DATA PROVIDED Start Marker

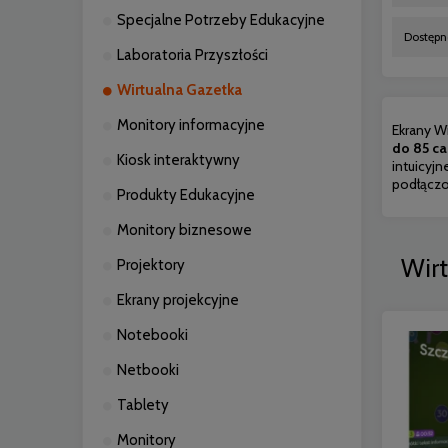
Specjalne Potrzeby Edukacyjne
Dostępno
Laboratoria Przyszłości
Wirtualna Gazetka
Monitory informacyjne
Ekrany W
do 85 ca
Kiosk interaktywny
intuicyj
podłączo
Produkty Edukacyjne
Monitory biznesowe
Wirt
Projektory
Ekrany projekcyjne
Notebooki
Netbooki
Tablety
Monitory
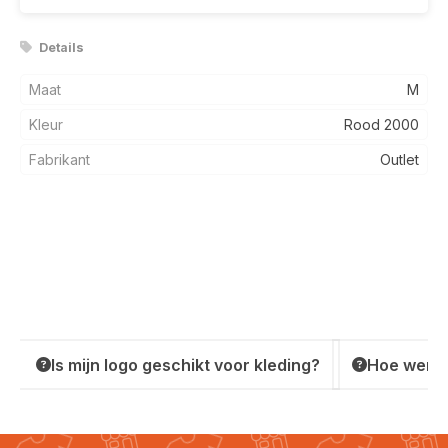
Details
Maat
M
Kleur
Rood 2000
Fabrikant
Outlet
Is mijn logo geschikt voor kleding?
Hoe werkt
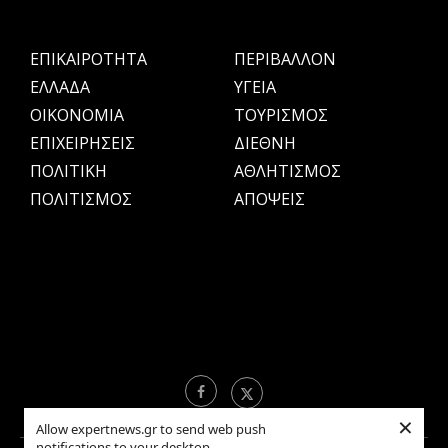
ΕΠΙΚΑΙΡΟΤΗΤΑ
ΠΕΡΙΒΑΛΛΟΝ
ΕΛΛΑΔΑ
ΥΓΕΙΑ
OIKONOMIA
ΤΟΥΡΙΣΜΟΣ
ΕΠΙΧΕΙΡΗΣΕΙΣ
ΔΙΕΘΝΗ
ΠΟΛΙΤΙΚΗ
ΑΘΛΗΤΙΣΜΟΣ
ΠΟΛΙΤΙΣΜΟΣ
ΑΠΟΨΕΙΣ
×
Allow expertnews.gr to send web push
notifications to your desktop.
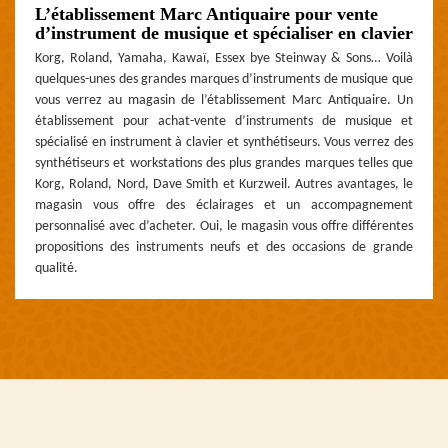
L’établissement Marc Antiquaire pour vente
d’instrument de musique et spécialiser en clavier
Korg, Roland, Yamaha, Kawaï, Essex bye Steinway & Sons… Voilà
quelques-unes des grandes marques d’instruments de musique que
vous verrez au magasin de l’établissement Marc Antiquaire. Un
établissement pour achat-vente d’instruments de musique et
spécialisé en instrument à clavier et synthétiseurs. Vous verrez des
synthétiseurs et workstations des plus grandes marques telles que
Korg, Roland, Nord, Dave Smith et Kurzweil. Autres avantages, le
magasin vous offre des éclairages et un accompagnement
personnalisé avec d’acheter. Oui, le magasin vous offre différentes
propositions des instruments neufs et des occasions de grande
qualité.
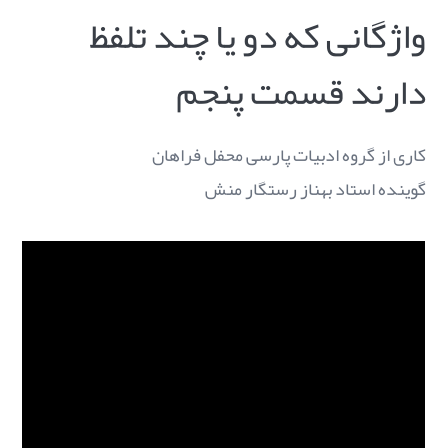
واژگانی که دو یا چند تلفظ
دارند قسمت پنجم
کاری از گروه ادبیات پارسی محفل فراهان
گوینده استاد بهناز رستگار منش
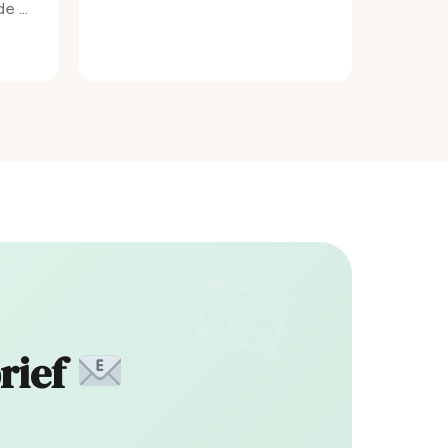
e bij
rief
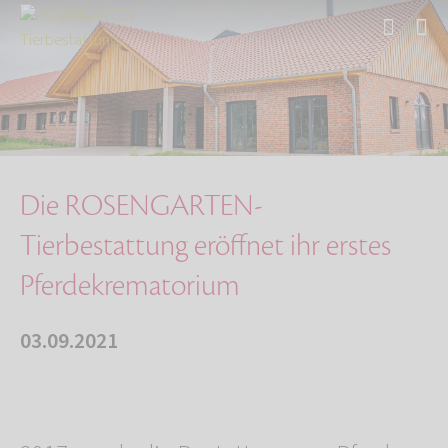
Start
Über uns
Aktuelles
Neueröffnung Krematorium für Pferde
Die ROSENGARTEN-
Tierbestattung eröffnet ihr erstes
Pferdekrematorium
03.09.2021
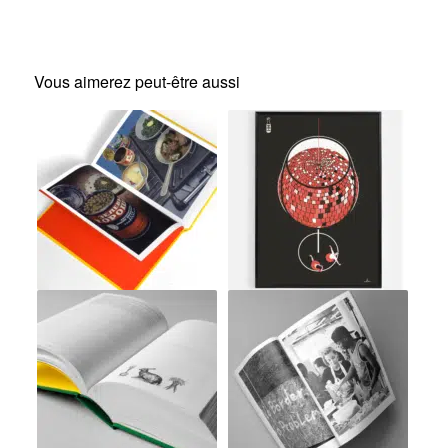
Vous aimerez peut-être aussi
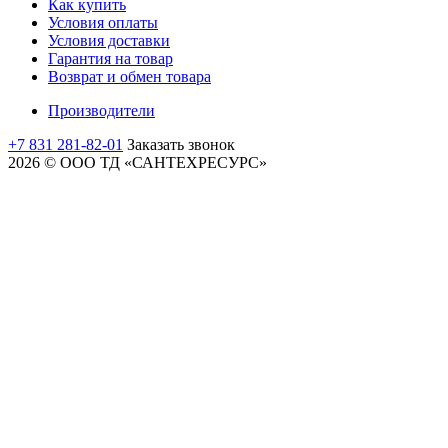
Как купить
Условия оплаты
Условия доставки
Гарантия на товар
Возврат и обмен товара
Производители
+7 831 281-82-01
Заказать звонок
2026 © ООО ТД «САНТЕХРЕСУРС»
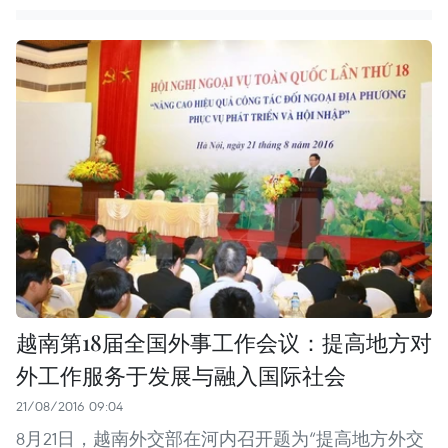
越南第18届全国外事工作会议：提高地方对
外工作服务于发展与融入国际社会
21/08/2016 09:04
8月21日，越南外交部在河内召开题为“提高地方外交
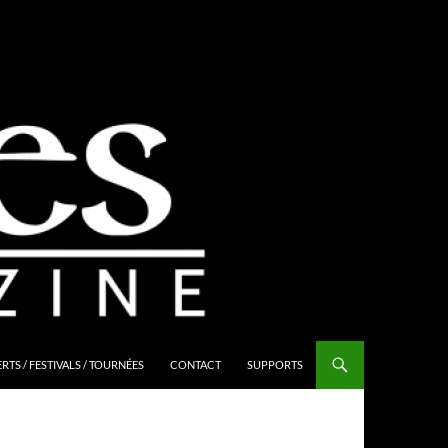
TS / FESTIVALS / TOURNÉES
CONTACT
SUPPORTS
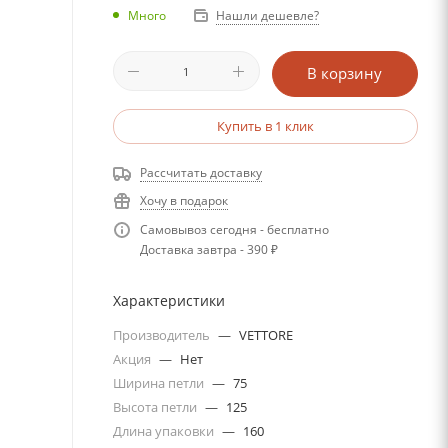
Много
Нашли дешевле?
В корзину
Купить в 1 клик
Рассчитать доставку
Хочу в подарок
Самовывоз сегодня - бесплатно
Доставка завтра - 390 ₽
Характеристики
Производитель
—
VETTORE
Акция
—
Нет
Ширина петли
—
75
Высота петли
—
125
Длина упаковки
—
160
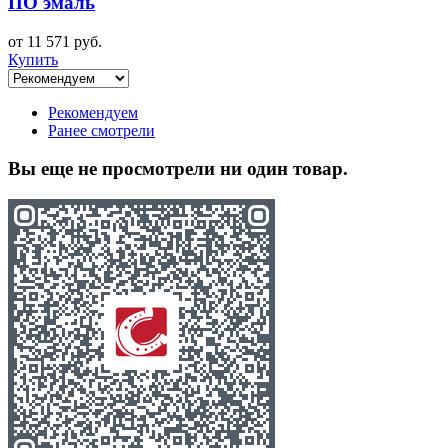
ПО эмаль
от 11 571 руб.
Купить
Рекомендуем
Ранее смотрели
Вы еще не просмотрели ни один товар.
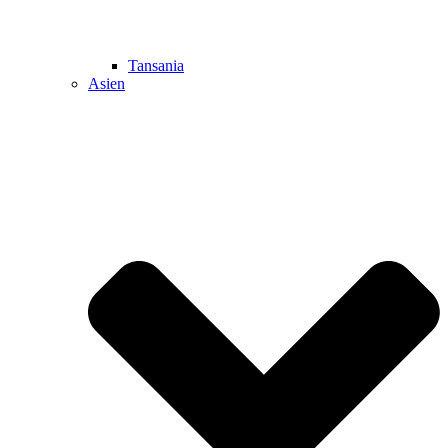
Tansania
Asien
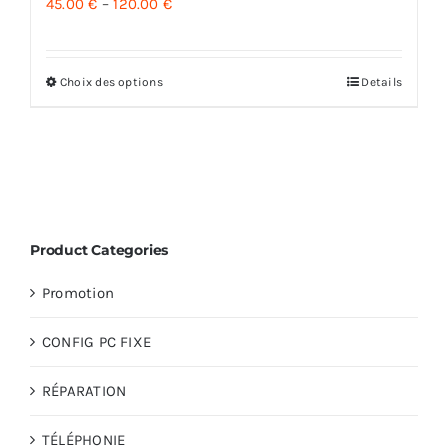
45.00
€
–
120.00
€
Choix des options
Details
Product Categories
Promotion
CONFIG PC FIXE
RÉPARATION
TÉLÉPHONIE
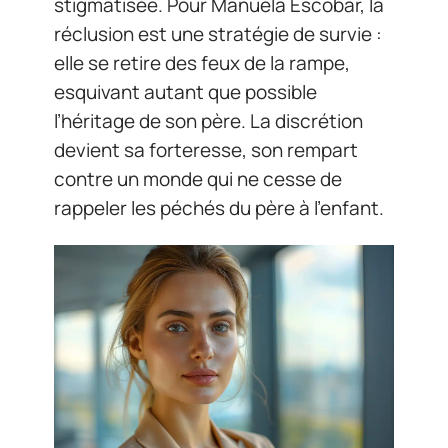
stigmatisée. Pour Manuela Escobar, la
réclusion est une stratégie de survie :
elle se retire des feux de la rampe,
esquivant autant que possible
l’héritage de son père. La discrétion
devient sa forteresse, son rempart
contre un monde qui ne cesse de
rappeler les péchés du père à l’enfant.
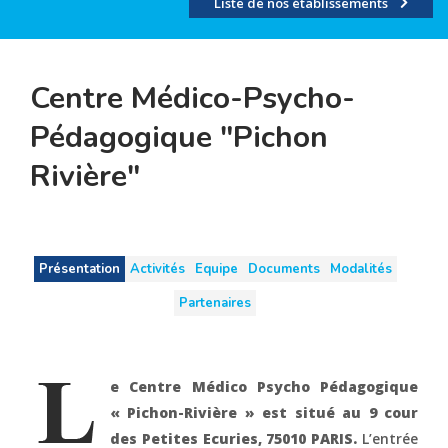
Liste de nos établissements
Centre Médico-Psycho-
Pédagogique "Pichon
Rivière"
Présentation
Activités
Equipe
Documents
Modalités
Partenaires
e Centre Médico Psycho Pédagogique
« Pichon-Rivière » est situé au 9 cour
des Petites Ecuries, 75010 PARIS.
L’entrée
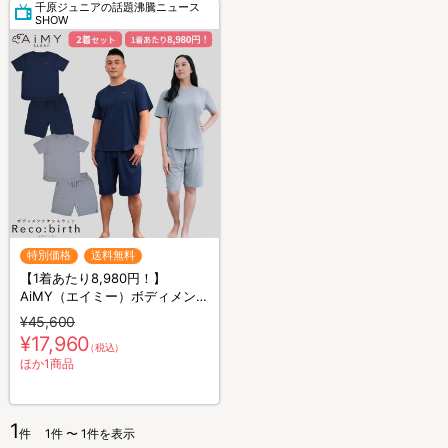
千原ジュニアの話題沸騰ニュース
SHOW
特別価格
送料無料
【1着あたり8,980円！】
AiMY（エイミー）ボディメンテ
ナンスウェア リカバース／半袖
¥45,600
半ズボン／2着セット／上下セ
¥17,960
（税込）
ット／リカバリーウェア
ほか1商品
1
件
1件 〜 1件を表示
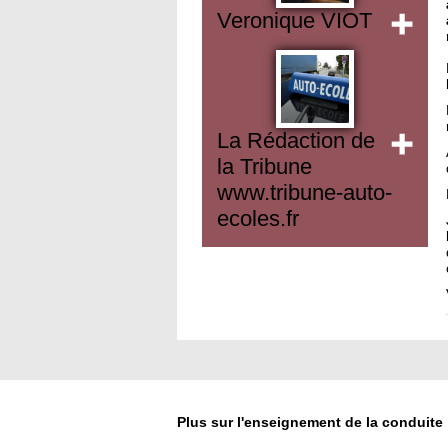
Veronique VIOT
La Rédaction de
la Tribune
www.tribune-auto-
ecoles.fr
Plus sur l'enseignement de la conduite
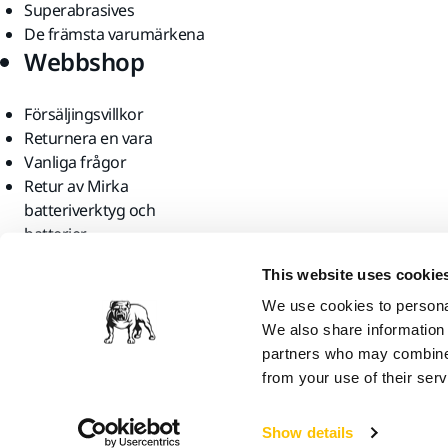
Superabrasives
De främsta varumärkena
Webbshop
Försäljingsvillkor
Returnera en vara
Vanliga frågor
Retur av Mirka
batteriverktyg och
batterier
Hitta oss
This website uses cookie
We use cookies to personal
We also share information 
partners who may combine i
from your use of their serv
Mirka Ltd, 2026
Show details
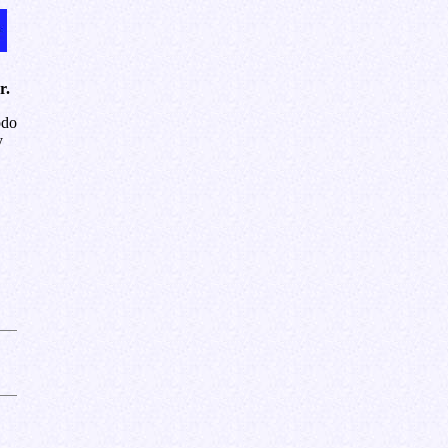
r.
odo
y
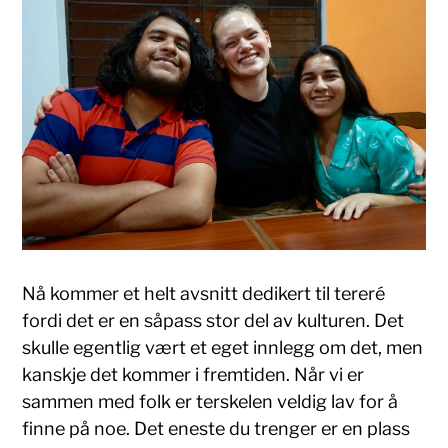
Nå kommer et helt avsnitt dedikert til tereré
fordi det er en såpass stor del av kulturen. Det
skulle egentlig vært et eget innlegg om det, men
kanskje det kommer i fremtiden. Når vi er
sammen med folk er terskelen veldig lav for å
finne på noe. Det eneste du trenger er en plass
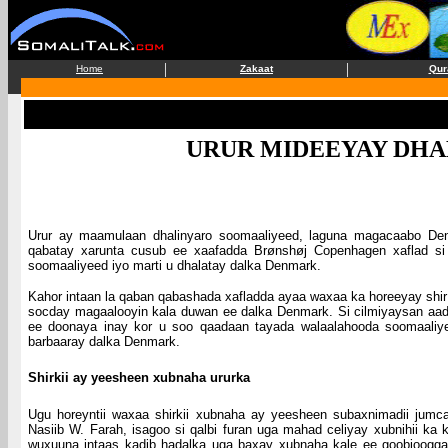
|
|
Home
Zakaat
Qur
URUR MIDEEYAY DH
Urur ay maamulaan dhalinyaro soomaaliyeed, laguna magacaabo Den 
qabatay xarunta cusub ee xaafadda Brønshøj Copenhagen xaflad si
soomaaliyeed iyo marti u dhalatay dalka Denmark.
Kahor intaan la qaban qabashada xafladda ayaa waxaa ka horeeyay shir 
socday magaalooyin kala duwan ee dalka Denmark. Si cilmiyaysan aadn
ee doonaya inay kor u soo qaadaan tayada walaalahooda soomaaliy
barbaaray dalka Denmark.
Shirkii ay yeesheen xubnaha ururka
Ugu horeyntii waxaa shirkii xubnaha ay yeesheen subaxnimadii jumca
Nasiib W. Farah, isagoo si qalbi furan uga mahad celiyay xubnihii ka
wuxuuna intaas kadib hadalka uga baxay xubnaha kale ee goobjoogga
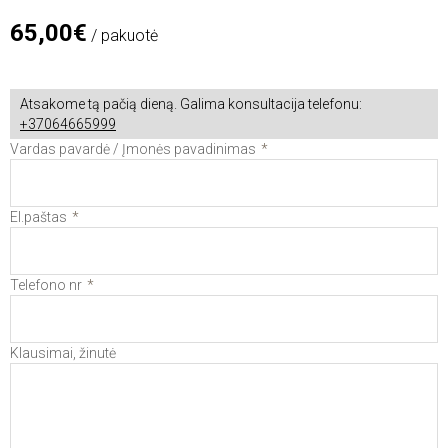
65,00€
/ pakuotė
Atsakome tą pačią dieną. Galima konsultacija telefonu:
+37064665999
Vardas pavardė / Įmonės pavadinimas
El.paštas
Telefono nr
Klausimai, žinutė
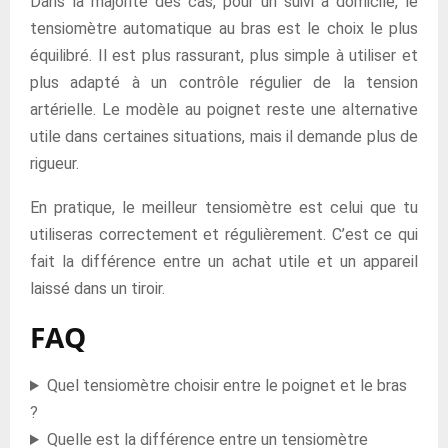
Dans la majorité des cas, pour un suivi à domicile, le
tensiomètre automatique au bras est le choix le plus
équilibré. Il est plus rassurant, plus simple à utiliser et
plus adapté à un contrôle régulier de la tension
artérielle. Le modèle au poignet reste une alternative
utile dans certaines situations, mais il demande plus de
rigueur.
En pratique, le meilleur tensiomètre est celui que tu
utiliseras correctement et régulièrement. C’est ce qui
fait la différence entre un achat utile et un appareil
laissé dans un tiroir.
FAQ
Quel tensiomètre choisir entre le poignet et le bras
?
Quelle est la différence entre un tensiomètre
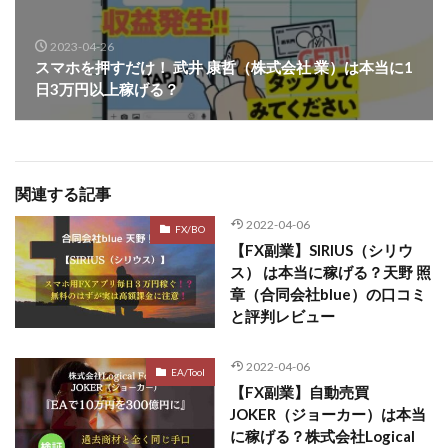
2023-04-26
スマホを押すだけ！ 武井 康哲（株式会社 業）は本当に1
日3万円以上稼げる？
関連する記事
2022-04-06
FX/BO
【FX副業】SIRIUS（シリウ
ス） は本当に稼げる？天野 照
章（合同会社blue）の口コミ
と評判レビュー
2022-04-06
EA/Tool
【FX副業】自動売買
JOKER（ジョーカー）は本当
に稼げる？株式会社Logical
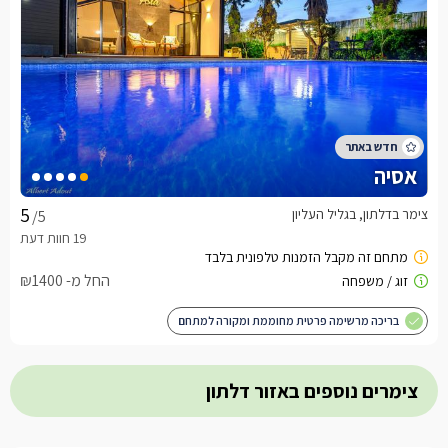
אסיה
צימר בדלתון, בגליל העליון
/5
החל מ- ₪1400
בריכה מרשימה פרטית מחוממת ומקורה למתחם
צימרים נוספים באזור דלתון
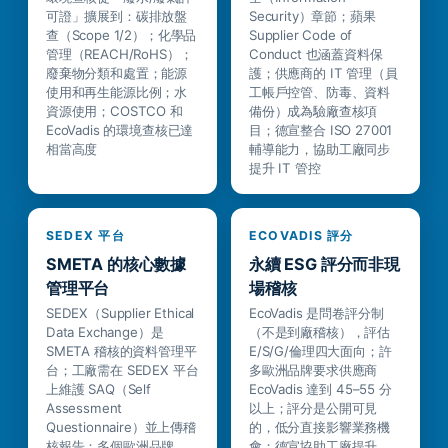
可證」擴展到：碳排放盤
Security）章節；蘋果
查（Scope 1/2）；化學品
Supplier Code of
管理（REACH/RoHS）；
Conduct 也涵蓋資料保
廢棄物分類和處置；能源
護；供應商的 IT 管理（員
使用和再生能源比例；水
工帳戶控管、防毒、資料
資源使用；COSTCO 和
備份）成為驗廠查核項
EcoVadis 的環境查核已達
目；德宣整合 ISO 27001
相當高度
輔導能力，協助工廠同步
提升 IT 管控
SEDEX 平台
ECOVADIS 評分
SMETA 的核心數據
永續 ESG 評分而非現
管理平台
場稽核
SEDEX（Supplier Ethical
EcoVadis 是問卷評分制
Data Exchange）是
（不是到廠稽核），評估
SMETA 稽核的資料管理平
E/S/G/倫理四大面向；許
台；工廠需在 SEDEX 平台
多歐洲品牌要求供應商
上維護 SAQ（Self
EcoVadis 達到 45–55 分
Assessment
以上；評分是公開可見
Questionnaire）並上傳稽
的，低分直接影響業務機
核報告；多個歐洲品牌
會；德宣協助工廠提升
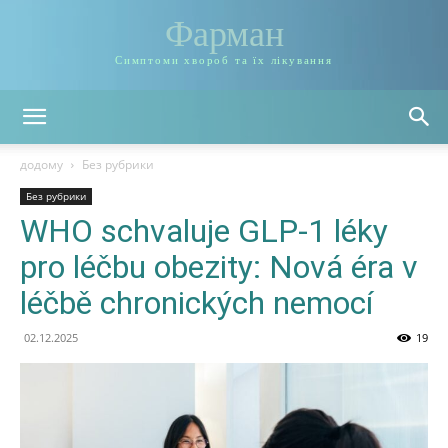
Фарман
Симптоми хвороб та їх лікування
додому
Без рубрики
Без рубрики
WHO schvaluje GLP-1 léky
pro léčbu obezity: Nová éra v
léčbě chronických nemocí
02.12.2025
19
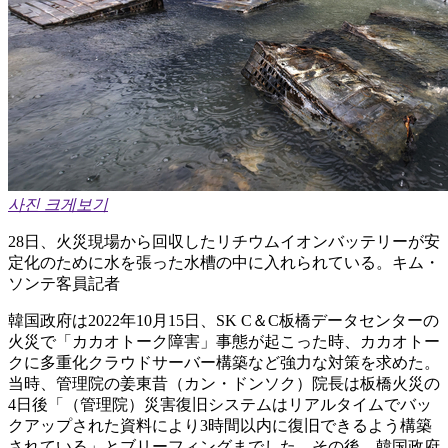
사진 크게보기
28日、火災現場から回収したリチウムイオンバッテリーが安
定化のために水を張った水槽の中に入れられている。キム・
ソンテ客員記者
韓国政府は2022年10月15日、SK C＆C板橋データセンターの
火災で「カカオトーク障害」事態が起こった時、カカオトー
クに多重化クラウドサーバー構築など強力な対策を求めた。
当時、管理院の姜東昔（カン・ドンソク）院長は板橋火災の
4日後「（管理院）災害復旧システムはリアルタイムでバッ
クアップされた資料により3時間以内に復旧できるよう構築
されている」とブリーフィングまでした。その後、韓国政府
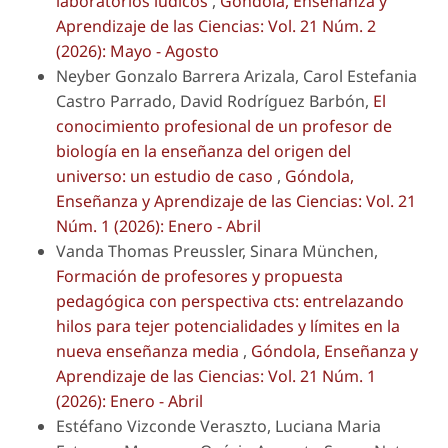
laboratorios lúdicos
,
Góndola, Enseñanza y
Aprendizaje de las Ciencias: Vol. 21 Núm. 2
(2026): Mayo - Agosto
Neyber Gonzalo Barrera Arizala, Carol Estefania
Castro Parrado, David Rodríguez Barbón,
El
conocimiento profesional de un profesor de
biología en la enseñanza del origen del
universo: un estudio de caso
,
Góndola,
Enseñanza y Aprendizaje de las Ciencias: Vol. 21
Núm. 1 (2026): Enero - Abril
Vanda Thomas Preussler, Sinara München,
Formación de profesores y propuesta
pedagógica con perspectiva cts: entrelazando
hilos para tejer potencialidades y límites en la
nueva enseñanza media
,
Góndola, Enseñanza y
Aprendizaje de las Ciencias: Vol. 21 Núm. 1
(2026): Enero - Abril
Estéfano Vizconde Veraszto, Luciana Maria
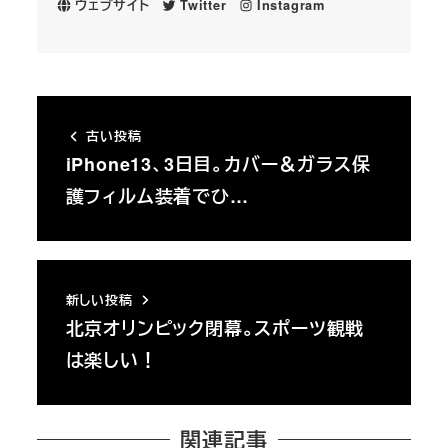
ウェブサイト
Twitter
Instagram
古い投稿
iPhone13、3日目。カバー＆ガラス保
護フィルム装着でひ…
新しい投稿
北京オリンピック閉幕。スポーツ観戦
は楽しい！
関連記事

DATA PROVIDED End Marker

TRY IT
Using the entries above, extract exactly the lines from the one that contains "Ширина петли" through the one that contains "qabatay xarunta cusub". Do not carry over any pictures.

EXERCISE SOLUTION
Ширина петли
—
75
Высота петли
—
125
Длина упаковки
—
160
ПО эмаль
от 11 571 руб.
Купить
Рекомендуем
Ранее смотрели
Вы еще не просмотрели ни один товар.
Tansania
Asien
45.00
€
–
120.00
€
Choix des options
Details
Product Categories
Promotion
CONFIG PC FIXE
RÉPARATION
TÉLÉPHONIE
stigmatisée. Pour Manuela Escobar, la
réclusion est une stratégie de survie :
elle se retire des feux de la rampe,
esquivant autant que possible
l’héritage de son père. La discrétion
devient sa forteresse, son rempart
contre un monde qui ne cesse de
rappeler les péchés du père à l’enfant.
Liste de nos établissements
Centre Médico-Psycho-
Pédagogique "Pichon
Rivière"
Présentation
Activités
Equipe
Documents
Modalités
Partenaires
e Centre Médico Psycho Pédagogique
« Pichon-Rivière » est situé au 9 cour
des Petites Ecuries, 75010 PARIS.
L’entrée
千原ジュニアの話題沸騰ニュース
SHOW
特別価格
送料無料
【1着あたり8,980円！】
AiMY（エイミー）ボディメンテ
ナンスウェア リカバース／半袖
¥45,600
半ズボン／2着セット／上下セ
¥17,960
（税込）
ット／リカバリーウェア
ほか1商品
1
件
1件 〜 1件を表示
Veronique VIOT
La Rédaction de
la Tribune
www.tribune-auto-
ecoles.fr
Plus sur l'enseignement de la conduite
Superabrasives
De främsta varumärkena
Webbshop
Försäljingsvillkor
Returnera en vara
Vanliga frågor
Retur av Mirka
batteriverktyg och
batterier
Hitta oss
This website uses cookie
We use cookies to personal
We also share information 
partners who may combine i
from your use of their serv
Mirka Ltd, 2026
Show details
r.
odo
y
Nå kommer et helt avsnitt dedikert til tereré
fordi det er en såpass stor del av kulturen. Det
skulle egentlig vært et eget innlegg om det, men
kanskje det kommer i fremtiden. Når vi er
sammen med folk er terskelen veldig lav for å
finne på noe. Det eneste du trenger er en plass
|
|
Home
Zakaat
Qur
URUR MIDEEYAY DH
Urur ay maamulaan dhalinyaro soomaaliyeed, laguna magacaabo Den 
qabatay xarunta cusub ee xaafadda Brønshøj Copenhagen xaflad si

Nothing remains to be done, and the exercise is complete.